Much of this traffic in the United States is exchanged at one of about nine
big hubs, dubbed "Network Access Points." In 1993, the National Science
Foundation gave the rights to run these centers to a number of big
telephone companies like Sprint, Ameritech, and what is now MCI
WorldCom.

With names like "MAE East," "MAE West," or "Big East," these points
are the default centers where the private networks connect. ISPs and
telephone companies also increasingly make private one-to-one
arrangements to link their networks together--a result of network overload.

"It's like if you have 50 or so companies together at a trade show and had
them set up a booth together," said Tom Nolle, president of network consulting company CIMI. "Everyone
would know that any effort they put in would benefit their competitors, and you'd wind up with a terrible booth."

No more bottlenecks
Firms, savvy to the way the Net is run today, are planning to make subtle changes to the way networks are
connected and plan to widen or add to the number of network "exit ramps."
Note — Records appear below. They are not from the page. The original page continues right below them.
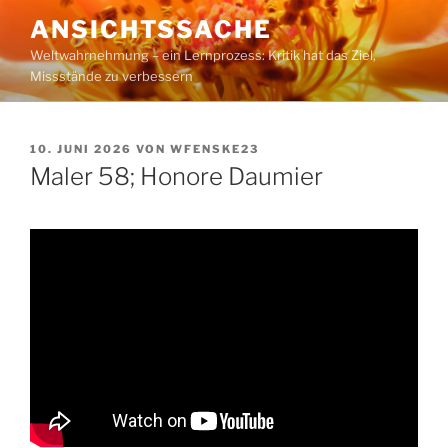
Zum
ANSICHTSSACHE
Inhalt
Weltwahrnehmung – ein Lernprozess: Kritik hat das Ziel,
springen
Missstände zu verbessern
VERÖFFENTLICHT
10. JUNI 2026
VON
WFENSKE23
AM
Maler 58; Honore Daumier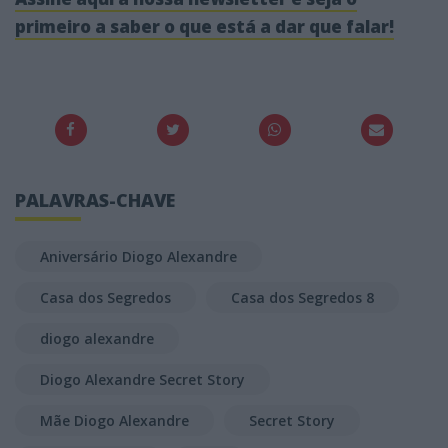
primeiro a saber o que está a dar que falar!
PALAVRAS-CHAVE
Aniversário Diogo Alexandre
Casa dos Segredos
Casa dos Segredos 8
diogo alexandre
Diogo Alexandre Secret Story
Mãe Diogo Alexandre
Secret Story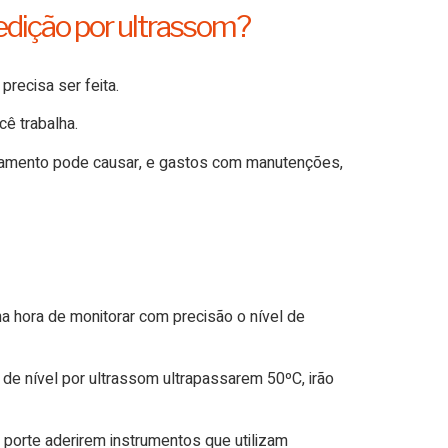
edição por ultrassom?
recisa ser feita.
ê trabalha.
ordamento pode causar, e gastos com manutenções,
na hora de monitorar com precisão o nível de
 de nível por ultrassom ultrapassarem 50ºC, irão
porte aderirem instrumentos que utilizam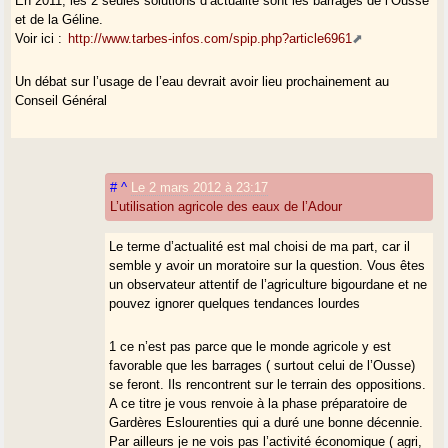
En 2011, les 2 seules solutions d’actualité sont les barrages de l’Ousse
et de la Géline.
Voir ici :
http://www.tarbes-infos.com/spip.php?article6961
Un débat sur l’usage de l’eau devrait avoir lieu prochainement au
Conseil Général
#
^
Le 2 mars 2012 à 23:17
L’utilisation agricole des eaux de l’Adour
Le terme d’actualité est mal choisi de ma part, car il
semble y avoir un moratoire sur la question. Vous êtes
un observateur attentif de l’agriculture bigourdane et ne
pouvez ignorer quelques tendances lourdes
1 ce n’est pas parce que le monde agricole y est
favorable que les barrages ( surtout celui de l’Ousse)
se feront. Ils rencontrent sur le terrain des oppositions.
A ce titre je vous renvoie à la phase préparatoire de
Gardères Eslourenties qui a duré une bonne décennie.
Par ailleurs je ne vois pas l’activité économique ( agri,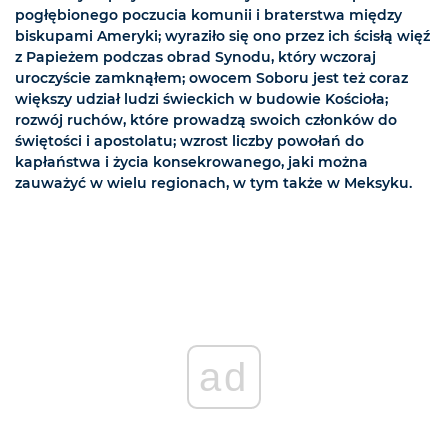
pogłębionego poczucia komunii i braterstwa między
biskupami Ameryki; wyraziło się ono przez ich ścisłą więź
z Papieżem podczas obrad Synodu, który wczoraj
uroczyście zamknąłem; owocem Soboru jest też coraz
większy udział ludzi świeckich w budowie Kościoła;
rozwój ruchów, które prowadzą swoich członków do
świętości i apostolatu; wzrost liczby powołań do
kapłaństwa i życia konsekrowanego, jaki można
zauważyć w wielu regionach, w tym także w Meksyku.
ad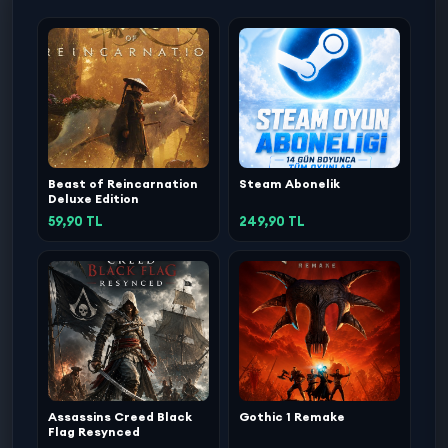
Beast of Reincarnation
Steam Abonelik
Deluxe Edition
59,90 TL
249,90 TL
Assassins Creed Black
Gothic 1 Remake
Flag Resynced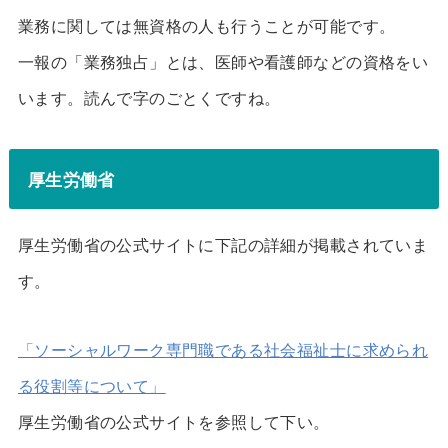
業務に関しては無資格の人も行うことが可能です。
一報の「業務独占」とは、医師や看護師などの資格をい
います。読んで字のごとくですね。
厚生労働省
厚生労働省の公式サイトに下記の詳細が掲載されていま
す。
「ソーシャルワーク専門職である社会福祉士に求められ
る役割等について」
厚生労働省の公式サイトを参照して下い。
Equinix has garnered the most recent attention, with initial seed funding from Cisco Systems and Microsoft. It
is also planning another high-profile round of financing soon.

The company promises to build 35 new network hubs in the next few years, with 12 introduced by the end of
2000. PAIX, another more established private hub-builder owned by AboveNet, is also increasing the
number of centers it plans to build.

"The technology put in place for the original exchange points wasn't built to take [today's] load," Jay Adelson
said, Equinix's chief technical officer. The carriers that maintain the existing switching points also have more
incentive to keep traffic on their own networks, instead of investing in upgrading facilities used by their
competitors, Adelson noted.

Yet Equinix has taken a different look at the old connections

The old hub system simply linked ISP networks together, providing a kind of switching station for the content
traveling over those networks.

Equinix brings the content companies--and anyone else involved--into the physical walls of a switching
station. That means, for example, eBay could hook its servers directly to a partner's search engine server a
few feet away, without the actual data transmissions--like search queries--traveling over the Internet at large.

"This means that anybody can come in and outsource any part of their business that they don't want to spend
their resources doing themselves," said Al Avery, Equinix's CEO. "And they don't have to go across the
Internet's network to reach their partners."

This setup also allows players like Akamai Networks or Edgix to place their Web caching systems next to
their customers in these same facilities.

The new model, while largely indistinguishable to the average person downloading a Web page at home,
does have the potential to speed up downloads by eliminating congestion and reducing the number of hops
between networks.

"These direct interconnections limit the number of hops that traffic goes from start to finish," Forrester's
Schaaf says. "That's a good thing."

If companies like Equinix and PAIX are successful in attracting customers, the old network of public hubs may
slowly disappear, some say.

The carriers aren't making substantial revenue by operating these centers, and companies like MCI
WorldCom and Sprint would prefer to keep traffic on their own networks instead of helping competitors,
analysts note.

MY COMMENTS: THIS IS ONE MORE STEP CLOSER TO THE NEXT NEXT GENERATION NETWORK. SHORT CIRCUITING IS HOW WE WILL GET THERE.